Sam shook his head and looked up at Valerie.

“I couldn’t do it,” Sam said. “You?”

“No.” Valerie shook her head.

Sam nodded to Blane, who didn’t respond.

“Who do you have to forgive?” Valerie asked in a soft intimate voice.

“My mother,” Blane said.

“Who else?” Sam asked without looking up.

“Myself,” Blane said. He didn’t bother to keep from crying. “You’re sure?”

“That your mother had to love you fiercely to leave you?” Sam asked. “I don’t love you that much.”

“I don’t either,” Valerie said.

Blane was silent for a while.

“I need to turn this,” Sam said. “Val? Blane? Can you help or are you still busy with your ‘blown minds’?”

Sam waved his fingers in front of his face making Val and Blane laugh. He pointed to the end of the raft, which Blane picked up.

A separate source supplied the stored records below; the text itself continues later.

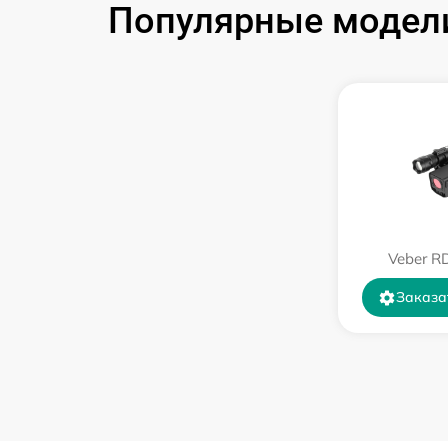
Популярные модели 
Замена корпуса
Замена дисплея (экрана)
Прошивка (Обновление ПО)
Ремонт платы управления
(восстановление)
Veber R
Восстановление после попадания влаги
Заказа
Ремонт Wi-Fi
Ремонт разъема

“When we turn it,” Sam said to Val, “you need to use the cord to fasten the other side together. You know how?”

Nodding, Valerie picked up the cord. Blane and Sam turned the raft over and Valerie threaded the cord through the logs. When she was finished, Sam gestured for Blane to set it down. Sam grabbed stabilizing logs and set them on the raft. He held one end while Blane held the other. Valerie knelt down and thrashed them to the raft.

“Work goes so much faster …” Sam started.

“When you do it together,” Blane and Valerie said with him. They laughed.

“Now,” Sam said. “I’m going to head out there, but …”

He stood up. Valerie and Blane stood up with him.

“I think you’re going to have to go in to get him, son,” Sam said.

“Because I’m expendable?” Blane asked the first thing that shot out of his heart.

“Not a chance,” Sam said at the same time, Valerie said, “How could you think that?”

Blane shrugged and looked down. Valerie hugged him tight. Sam put his hand on the back of Blane’s shoulder.

“I don’t know why you have to go in,” Sam said. “I just know it has got to be you.”

“I know why,” Blane kissed Valerie’s cheek and let her go.

“Why?” Sam and Valerie asked in unison.